We also show that factor betas provide information useful in managing risk. By buying or overweighting characteristics-based factor exposures and selling or underweighting beta-based factor exposures, investors may reap the rewards of factor investing while bearing less risk. Choosing factor-investing strategies to maximize factor betas may provide factor risks without the desired returns. Characteristics-based factor analytics provide better information about factor-based investment strategies’ prospects for delivering factor returns.

“Investors can use characteristics-based factors more aggressively in conjunction with beta-based factors to keep portfolio risks at manageable levels.”

Endnotes

  1. Brightman et al. (2021), on which this article is based, also study a second set of factors containing nine slightly less popular factors: short-term reversals, long-term reversals, idiosyncratic volatility, Amihud’s illiquidity, low beta, earnings-to-price ratio, cash flow-to-price ratio, accruals, and net share issues. In addition to the US market, both factor sets were studied in three international markets—Europe, Asia excluding Japan, and Japan—over the period January 1988–September 2020. The results of the analysis for both factor sets across the three international markets supports the authors’ findings in the US market, as reported in this article.
  2. Please refer to Brightman et al. (2021) for details on the factor construction methodology used in this analysis.
  3. Brightman et al. (2021) estimate cross-sectional Fama–MacBeth regressions for the July 1968–September 2020 period using two sets of predictors for the US stock market: characteristics and betas. They find that stock characteristics are predictive of subsequent returns, but that estimated betas do not have predictive power. They also find that historical betas (with the exception of investment and momentum betas) are approximately as predictive of future betas as current stock characteristics. For full details of the cross-sectional analysis we refer you to Brightman et al.

References

Arnott, Robert, Campbell Harvey, Vitali Kalesnik, and Juhani Linnainmaa. 2019. “Alice’s Adventures in Factorland: Three Blunders that Plague Factor Investing.” Journal of Portfolio Management, vol. 45, no. 4:18–36.

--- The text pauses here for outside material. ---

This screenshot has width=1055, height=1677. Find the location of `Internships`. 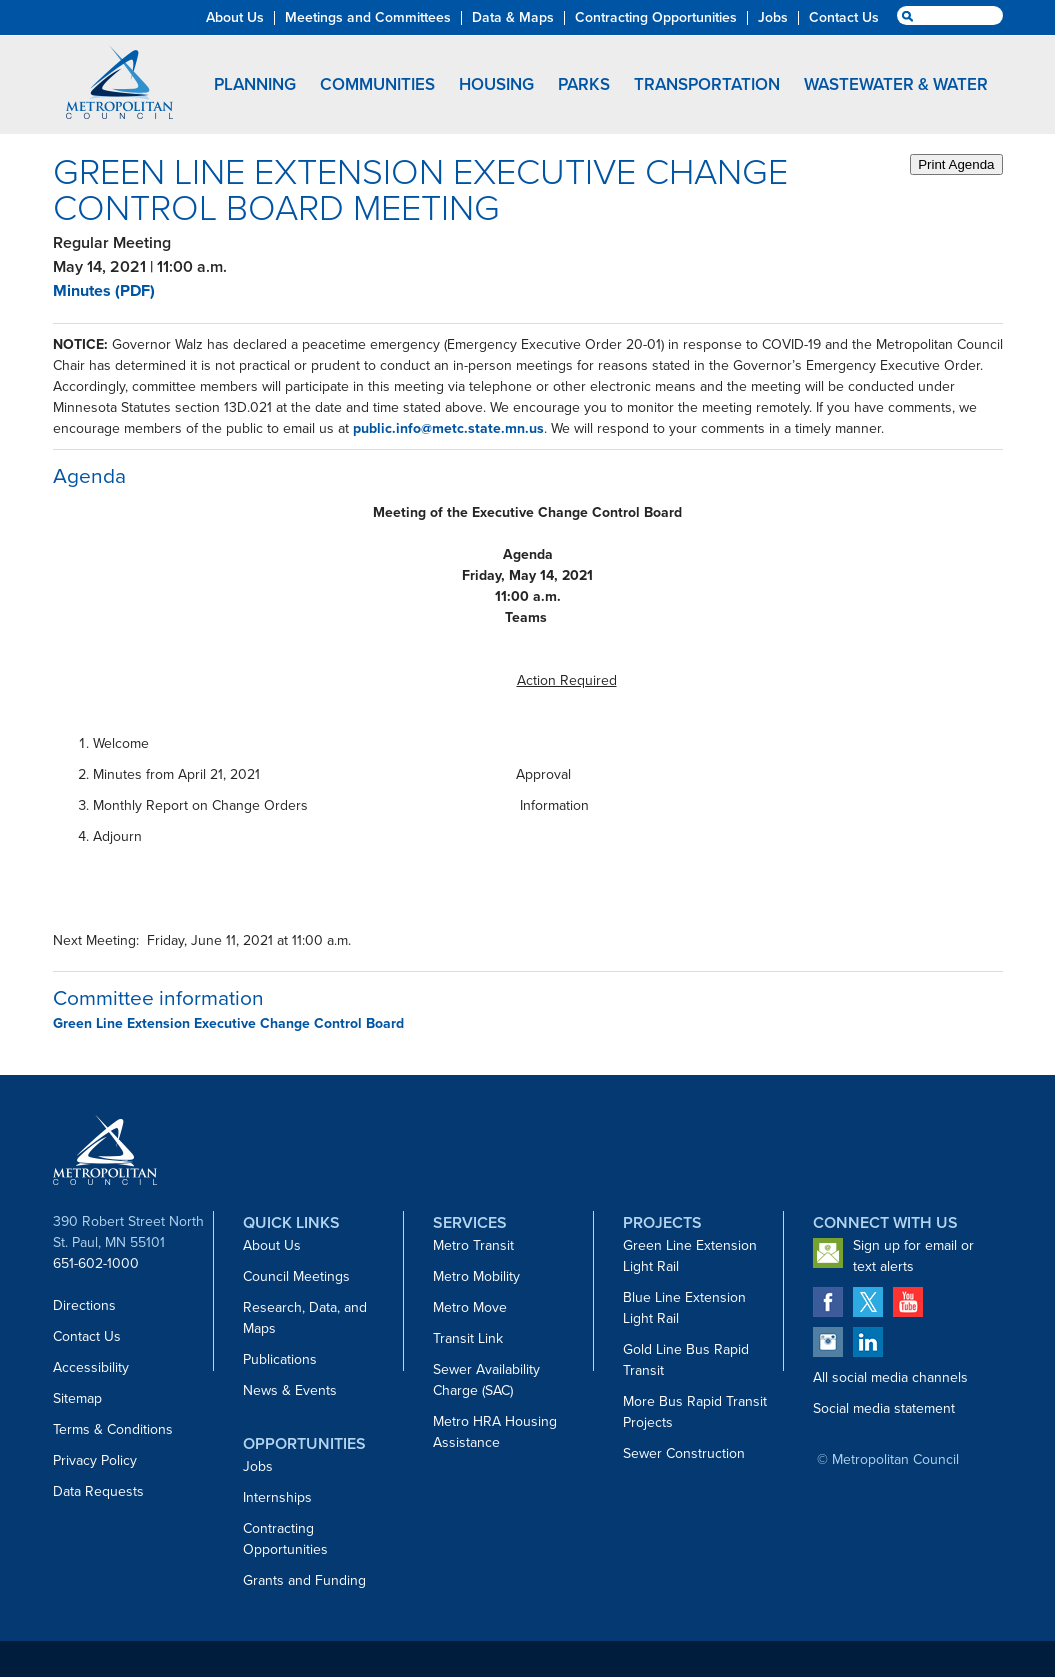 Internships is located at coordinates (277, 1497).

Brightman, Chris, Forrest Henslee, Vitali Kalesnik, Feifei Li, and Juhani Linnainmaa. 2021. “Why Are High Factor Exposures to Factor Betas Unlikely to Deliver Anticipated Returns?” Available on SSRN.  

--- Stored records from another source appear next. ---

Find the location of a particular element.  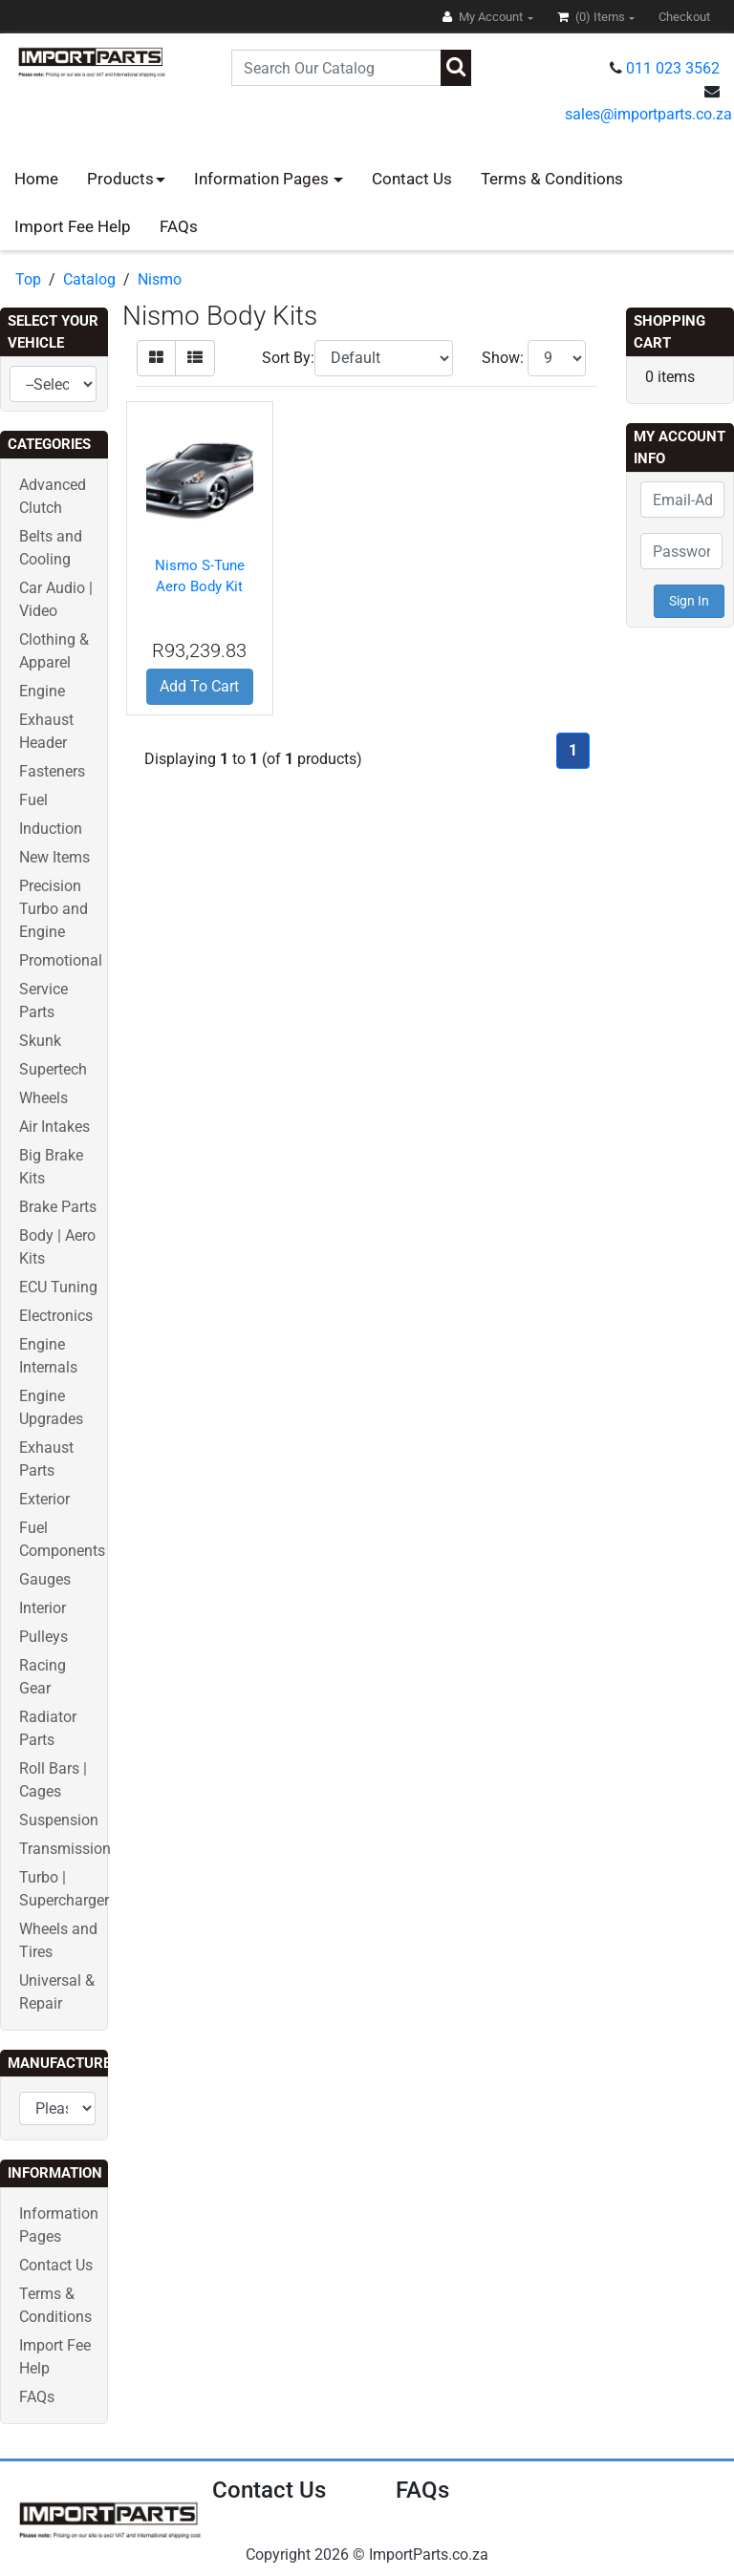 011 023 3562 is located at coordinates (673, 68).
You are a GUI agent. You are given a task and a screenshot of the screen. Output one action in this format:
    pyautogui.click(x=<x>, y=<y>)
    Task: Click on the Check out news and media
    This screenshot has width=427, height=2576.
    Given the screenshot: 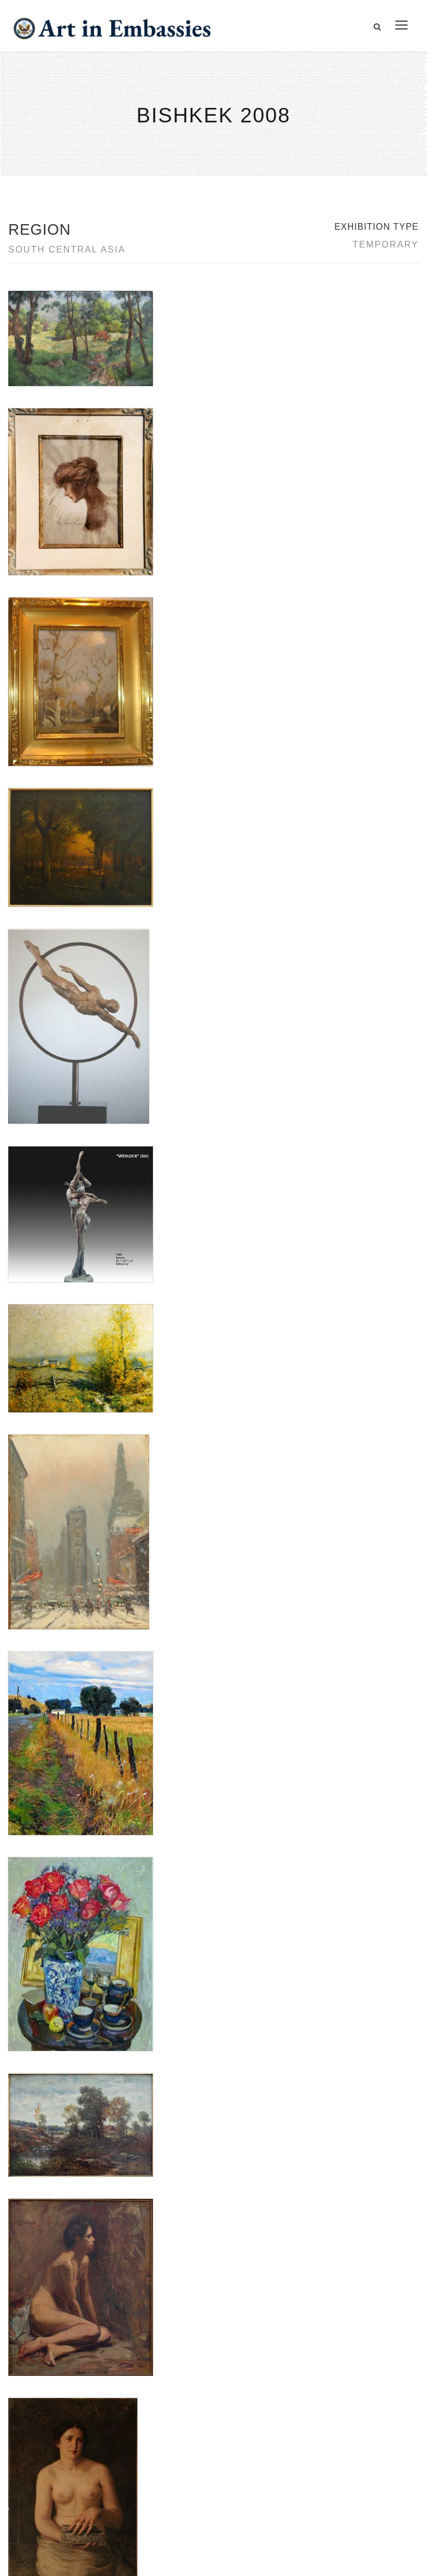 What is the action you would take?
    pyautogui.click(x=352, y=2447)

Carhart, Mark. 1997. “On Persistence in Mutual Fund Performance.” Journal of Finance, vol. 52, no. 1:57–82.

Fama, Eugene, and Kenneth French. 2015. “A Five-Factor Asset Pricing Model.” Journal of Financial Economics, vol. 116, no. 1:1–22.

Huberman, Gur, and Shmuel Kandel. 1987. “Mean-Variance Spanning.” Journal of Finance, vol. 42, no. 4 (September):873–888.

Markowitz, Harry. 1952. “Portfolio Selection.” Journal of Finance, vol. 7, no. 1:77–91.